La crisi mondiale dei periodici vista dal più diffuso quotidiano della Corea del Sud. Al primo posto c’è la chiusura di Newsweek e il declino dei settimanali d’informazione americani. Al secondo la fine delle pubblicazioni di Financial Times Deutschland. Al terzo le difficoltà della stampa in Francia. Al quarto, il brusco ridimensionamento dei magazine giapponesi, un mercato grandissimo.

VISTO DALLA COREA. Dong-a Ilbo vende ogni giorno più di un milione di copie in un Paese, la Corea, che ha una popolazione di 40 milioni di abitanti, due terzi dell’Italia, un Pil pari a due terzi di quello italiano, ma lo stesso stesso Pil per persona: 30 mila dollari. E il giornale coreano più diffuso, Dong-a, fa 1 milione di copie. Altri problemi. Ebbene, l’edizione online del giornale (che ha corrispondenti nelle principali metropoli americane, asiatiche, europee ed edizioni stampate in questi Paesi) si domanda: Is print media doomed worldwide? La stampa è destinata a morire? Risponde riportando le principali sconfitte dell’editoria nell’anno che sta finendo.

I GUAI DELL’OCCIDENTE. Dopo aver ricordato la prossima uscita di scena dalle edicole di Newsweek e le difficoltà dei newsmagazine statunitensi. Dopo aver riferito delle traumatiche chiusure in Germania di Financial Times e di Frankfurt Rundschau. Passando per i problemi di France Soir e La Tribune in Francia… l’articolo arriva alla industria dei periodici in Giappone, un tempo fiorente.

PERIODICI GIAPPONESI. In un Paese con un mercato dei periodici sterminato, 158 testate hanno sospeso le pubblicazioni in edicola o chiuso del tutto i battenti.
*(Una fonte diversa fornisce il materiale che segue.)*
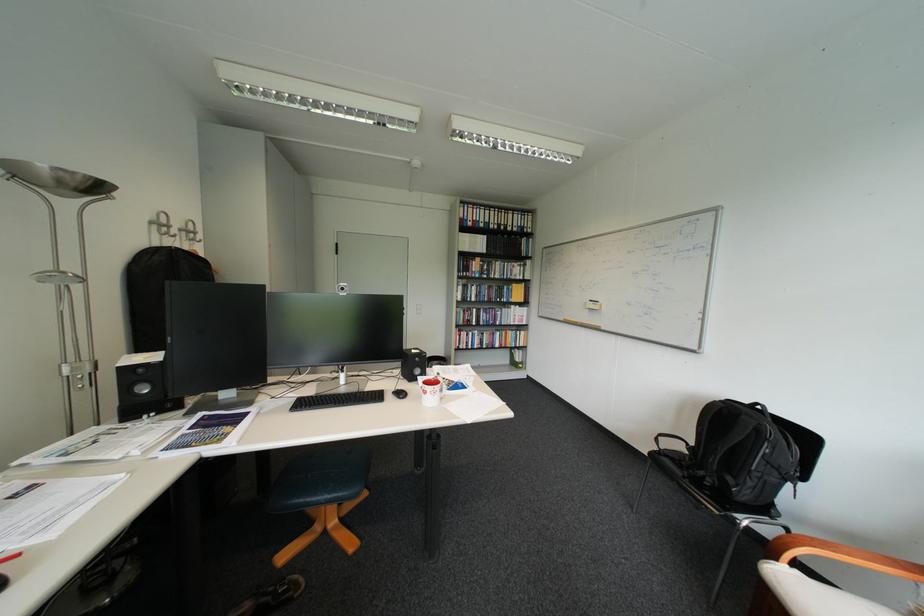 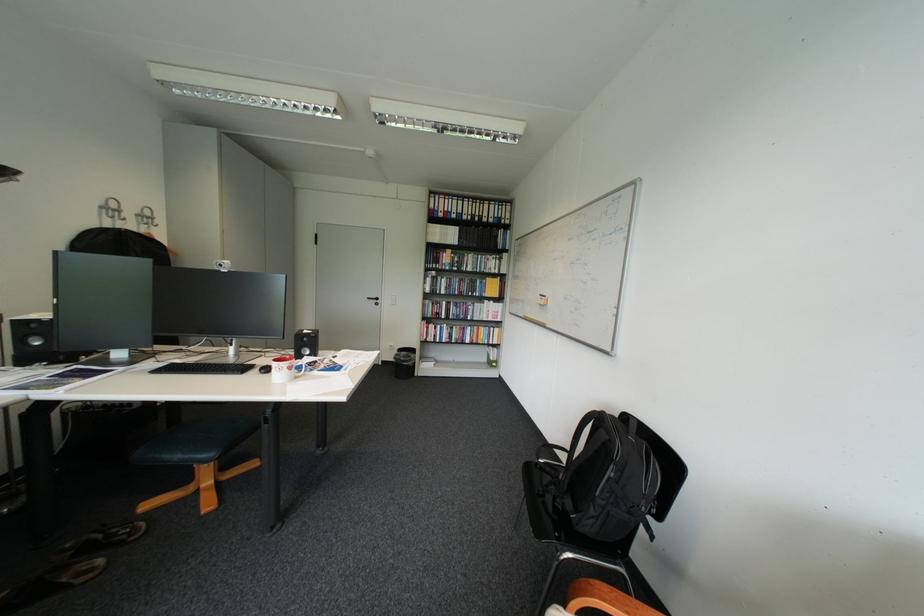 In the second image, find the point that corresponds to the point at 163,224 in the first image.

(114, 208) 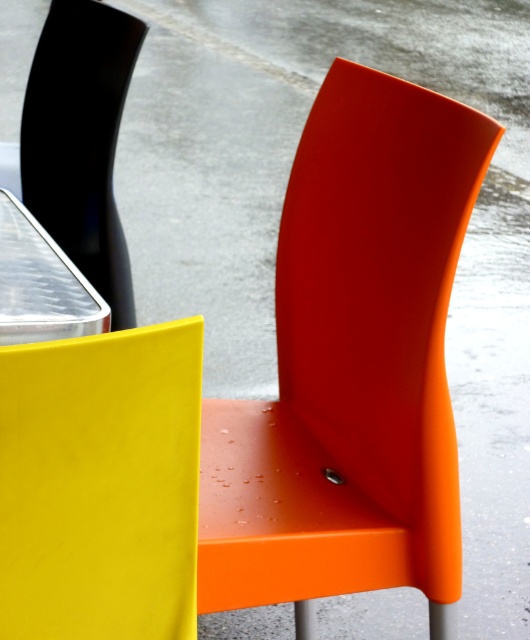 You are a delivery person trying to place a large box between the orange matte chair at center and the matte yellow chair at left. The box is 40 centimeters wide. Can the box fit between them?

The orange matte chair at center is 39.88 centimeters from the matte yellow chair at left, so the box cannot fit between them as the distance is slightly less than the box width.

You are a customer at an outdoor cafe and want to sit on the matte yellow chair at left and the matte black chair at left. Based on their positions, which chair would you need to step down from the other to reach?

The matte yellow chair at left is below the matte black chair at left, so you would need to step down from the matte black chair at left to reach the matte yellow chair at left.

You are a delivery person trying to place a large box between the matte yellow chair at left and the matte black chair at left. The box is 1.2 meters wide. Can you fit the box between them?

The distance between the matte yellow chair at left and the matte black chair at left is 1.10 meters, which is shorter than the box width of 1.2 meters. Therefore, the box cannot fit between them. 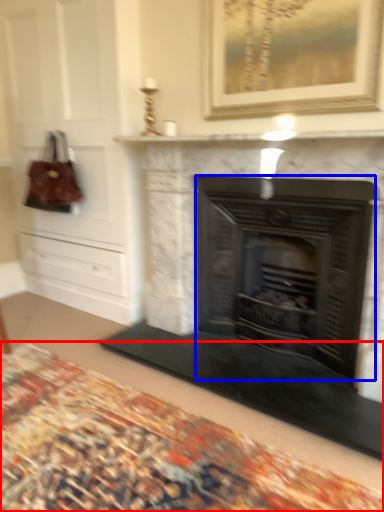 Question: Which of the following is the closest to the observer, plain (highlighted by a red box) or fireplace (highlighted by a blue box)?

Choices:
 (A) plain
 (B) fireplace

Answer: (A) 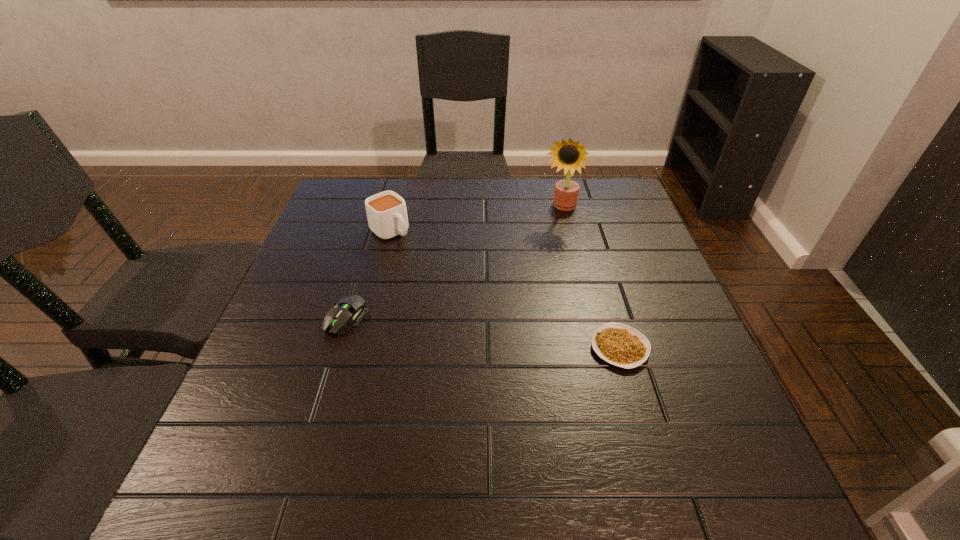 This screenshot has width=960, height=540. In order to click on vacant point located 0.110m on the face of the tallest object in this screenshot , I will do tap(543, 241).

This screenshot has height=540, width=960. Identify the location of free region located on the face of the tallest object. (522, 286).

What are the coordinates of `cup that is at the far edge` in the screenshot? It's located at (386, 212).

At what (x,y) coordinates should I click in order to perform the action: click on sunflower that is at the far edge. Please return your answer as a coordinate pair (x, y). The height and width of the screenshot is (540, 960). Looking at the image, I should click on (569, 155).

Find the location of a particular element. Image resolution: width=960 pixels, height=540 pixels. computer mouse that is at the left edge is located at coordinates (351, 309).

This screenshot has width=960, height=540. Find the location of `cup that is positioned at the left edge`. cup that is positioned at the left edge is located at coordinates (386, 212).

Locate an element on the screen. object positioned at the right edge is located at coordinates (621, 345).

The height and width of the screenshot is (540, 960). In order to click on object that is at the far left corner in this screenshot , I will do `click(386, 212)`.

The width and height of the screenshot is (960, 540). What are the coordinates of `free space at the far edge of the desktop` in the screenshot? It's located at (454, 197).

Identify the location of vacant area at the near edge. This screenshot has width=960, height=540. (602, 436). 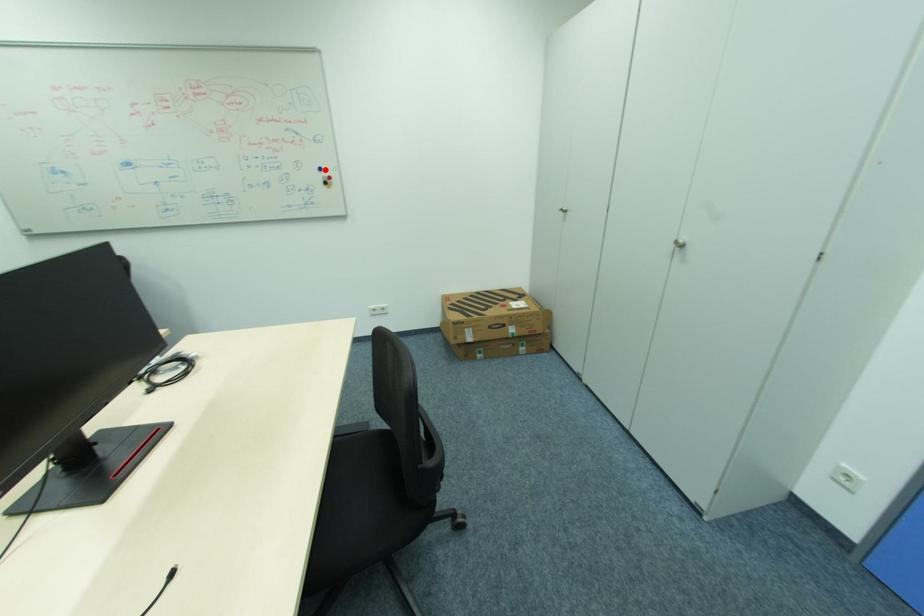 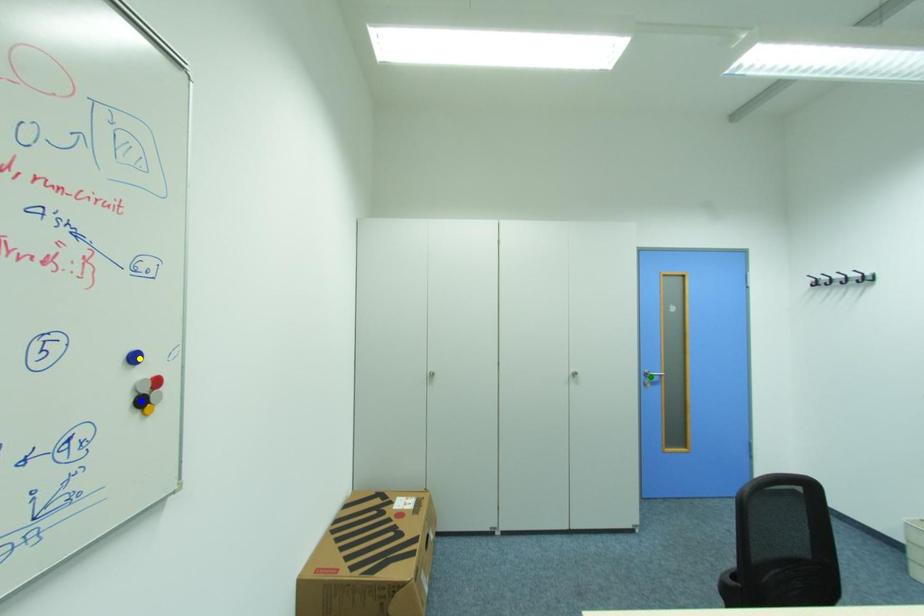 Question: I am providing you with two images of the same scene from different viewpoints. A red point is marked on the first image. You are given multiple points on the second image. Which point in image 2 represents the same 3d spot as the red point in image 1?

Choices:
 (A) yellow point
 (B) green point
 (C) blue point

Answer: (A) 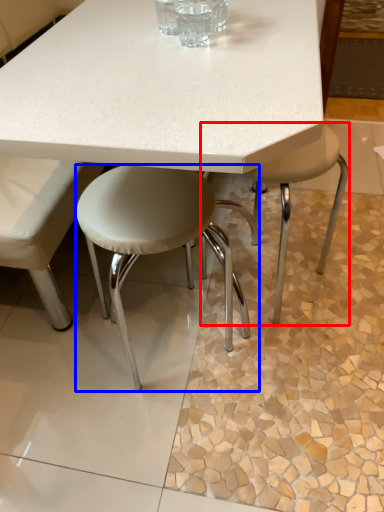 Question: Which object is further to the camera taking this photo, stool (highlighted by a red box) or stool (highlighted by a blue box)?

Choices:
 (A) stool
 (B) stool

Answer: (A)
Il fatturato complessivo del settore è calato nel 2011 del 6,6 per cento, fermandosi a 984,4 miliardi di yen, scendendo così scendendo per la prima volta dopo 27 anni al di sotto del trilione di yen (un trilione di yen equivale a 11,8 miliardi di dollari: ripeto, miliardi di dollari). Lo scorso anno è anche stato il peggiore per risultati da quando, 14 anni fa, è iniziata la contrazione nella vendita dei periodici. Il picco era stato raggiunto nel 1997, con ricavi per 1,56 trilioni di yen (18,5 miliardi di dollari: ripeto, miliardi di dollari), dopo una crescita costante iniziata nel 1951. Da quel momento, solo arretramenti.

M’interessa perché: 1) offre il punto di vista, preoccupato, sulla crisi dei periodici di un grande Paese in crescita, la Corea: non siamo ai margini del mondo, ma nel cuore del mondo, cari amici che usate gli smartphone Samsung, disegnati e progettati a Seul ma assemblati in Cina; 2) anche il Giappone vive la crisi della carta stampata.

Il punto: la crisi della carta stampata riguarda tutte le economie avanzate.